▶ [Task objective]: Look through the records below for the line holding "Get instant quote". Write it out exactly, with each following line through the line holding "Karsh Kale.".

▶ [Saved data entries]:
★ ★ ★ ★ ★
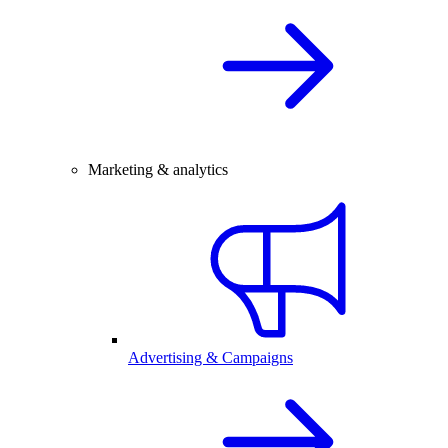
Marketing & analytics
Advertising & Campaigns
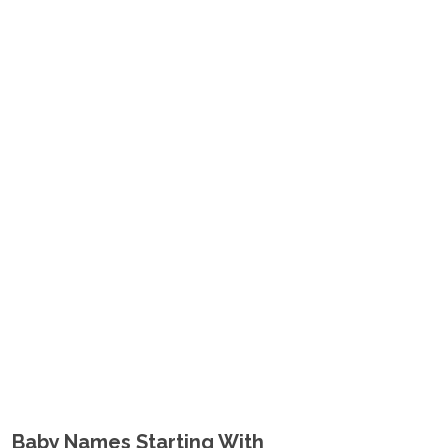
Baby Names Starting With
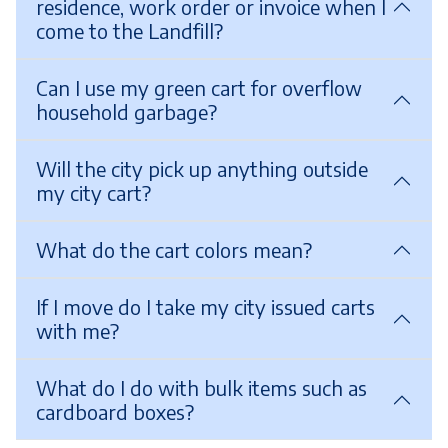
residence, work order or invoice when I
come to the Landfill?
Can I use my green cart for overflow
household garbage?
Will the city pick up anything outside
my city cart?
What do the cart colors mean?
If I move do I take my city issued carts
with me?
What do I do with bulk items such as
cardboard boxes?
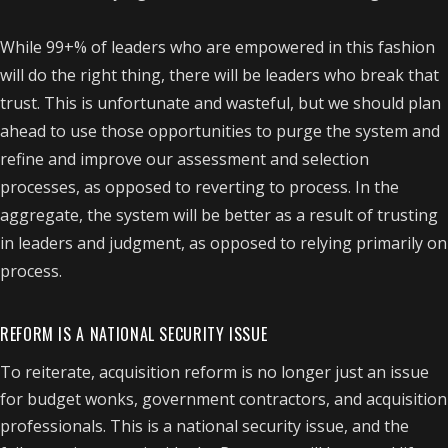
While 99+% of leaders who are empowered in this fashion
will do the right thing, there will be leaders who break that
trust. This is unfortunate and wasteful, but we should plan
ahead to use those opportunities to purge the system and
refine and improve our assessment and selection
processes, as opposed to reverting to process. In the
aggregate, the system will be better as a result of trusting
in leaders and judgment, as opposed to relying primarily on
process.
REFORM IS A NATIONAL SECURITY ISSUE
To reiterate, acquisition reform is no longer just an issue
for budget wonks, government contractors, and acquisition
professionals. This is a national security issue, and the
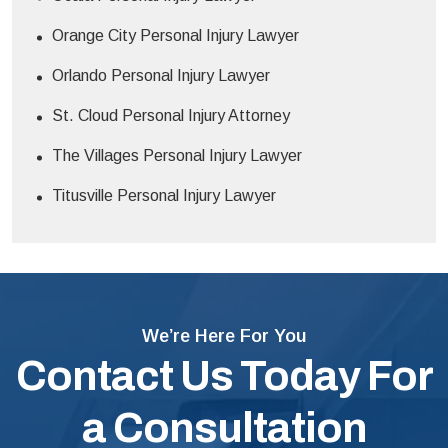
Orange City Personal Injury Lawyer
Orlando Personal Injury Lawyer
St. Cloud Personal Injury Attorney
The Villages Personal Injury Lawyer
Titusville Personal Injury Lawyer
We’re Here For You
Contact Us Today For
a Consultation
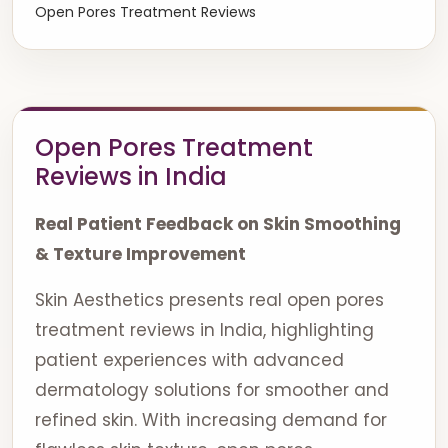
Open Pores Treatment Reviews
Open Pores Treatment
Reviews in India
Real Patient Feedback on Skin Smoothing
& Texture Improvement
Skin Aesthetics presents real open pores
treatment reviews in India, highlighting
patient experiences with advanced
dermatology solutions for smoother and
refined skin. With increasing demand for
★ ★ ★ ★ ★
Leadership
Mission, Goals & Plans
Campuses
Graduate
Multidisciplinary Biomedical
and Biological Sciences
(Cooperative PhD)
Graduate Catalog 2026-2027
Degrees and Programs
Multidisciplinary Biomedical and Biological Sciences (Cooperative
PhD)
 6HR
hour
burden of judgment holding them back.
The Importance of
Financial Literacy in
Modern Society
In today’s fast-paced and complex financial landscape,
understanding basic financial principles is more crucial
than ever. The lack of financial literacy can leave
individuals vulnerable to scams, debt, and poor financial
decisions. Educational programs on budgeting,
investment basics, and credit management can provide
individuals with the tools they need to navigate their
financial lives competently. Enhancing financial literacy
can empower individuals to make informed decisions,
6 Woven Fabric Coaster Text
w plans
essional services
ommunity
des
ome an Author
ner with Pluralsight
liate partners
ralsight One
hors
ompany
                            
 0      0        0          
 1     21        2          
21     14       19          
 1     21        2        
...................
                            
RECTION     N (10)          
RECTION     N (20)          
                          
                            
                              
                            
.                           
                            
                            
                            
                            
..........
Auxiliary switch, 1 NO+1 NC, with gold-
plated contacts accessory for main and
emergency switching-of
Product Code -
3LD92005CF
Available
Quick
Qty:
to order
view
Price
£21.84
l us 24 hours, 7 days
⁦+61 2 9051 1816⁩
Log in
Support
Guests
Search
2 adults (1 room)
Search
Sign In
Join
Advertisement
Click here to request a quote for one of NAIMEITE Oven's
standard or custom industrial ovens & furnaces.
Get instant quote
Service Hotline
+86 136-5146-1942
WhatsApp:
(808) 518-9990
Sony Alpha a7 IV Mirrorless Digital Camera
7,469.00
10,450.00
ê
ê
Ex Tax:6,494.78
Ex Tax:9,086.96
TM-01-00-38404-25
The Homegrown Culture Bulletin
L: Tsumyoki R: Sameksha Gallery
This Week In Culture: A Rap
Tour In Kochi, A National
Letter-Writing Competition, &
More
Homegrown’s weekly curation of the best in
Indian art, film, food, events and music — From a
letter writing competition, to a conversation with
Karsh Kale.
★ ★ ★ ★ ★
▶ [Task answer]:
Get instant quote
Service Hotline
+86 136-5146-1942
WhatsApp:
(808) 518-9990
Sony Alpha a7 IV Mirrorless Digital Camera
7,469.00
10,450.00
ê
ê
Ex Tax:6,494.78
Ex Tax:9,086.96
TM-01-00-38404-25
The Homegrown Culture Bulletin
L: Tsumyoki R: Sameksha Gallery
This Week In Culture: A Rap
Tour In Kochi, A National
Letter-Writing Competition, &
More
Homegrown’s weekly curation of the best in
Indian art, film, food, events and music — From a
letter writing competition, to a conversation with
Karsh Kale.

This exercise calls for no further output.